Harrison sits, moves slowly forward so his face is on his knees, then tilts backwards until the chair he's on topples over onto the one behind it. Cradled precariously on his back like an astronaut ready for lift-off, he twists and stretches his limbs in glacially slow movements. There's something like rapture on his face. Or it might be intense concentration. Or pain.

Sitting nearby, chin in hand, is Dundee-born choreographer Jack Webb. Like Harrison, he's also set for lift-off: just a few months after winning the One To Watch prize at the Sunday Herald Culture Awards, his solo piece Drawn To Drone has been chosen for inclusion in Scottish Ballet's Autumn season.

As well as giving the 30-year-old Dundonian a platform afforded to very few Scottish choreographers it underlines his reputation as a fast-rising talent. For Harrison and the three other dancers who'll perform Drawn To Drone – Simon Schilgen, Pascal Johnson and Matthew Broadbent – it brings more welcome contemporary dance into the company repertoire and, I suspect, a breath of fresh air into the rehearsal studio: “Don't be afraid to make the audience wait,” is one of Webb's laconic instructions to Harrison when the music fades and the dancer rights himself. “It's OK for you to be as indulgent as you need to be.”

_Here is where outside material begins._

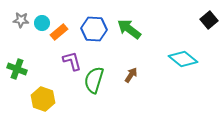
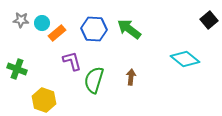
orange rectangle: moved 2 px left, 1 px down
cyan diamond: moved 2 px right
brown arrow: moved 2 px down; rotated 28 degrees counterclockwise
yellow hexagon: moved 1 px right, 1 px down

It's three days to opening night.

Tall and physically imposing, Webb is also engaging, polite, thoughtful and quietly spoken. When he talks, he has a habit of scratching his right arm with his left hand and he's doing it now as, seated in a meeting room post-rehearsal, he talks about his journey here to Scottish Ballet and to a moment in his career which he describes as “pivotal”.

Webb's is hardly a Billy Elliot story. He never had a burning desire to be a dancer so when a friend suggested he try the classes run by local Dundee organisation Dance Advance he went along more out of curiosity than anything else. Even then he wasn't brave enough to take part initially. He was nine at the time. The whole thing, he tells me, “really was an accident”.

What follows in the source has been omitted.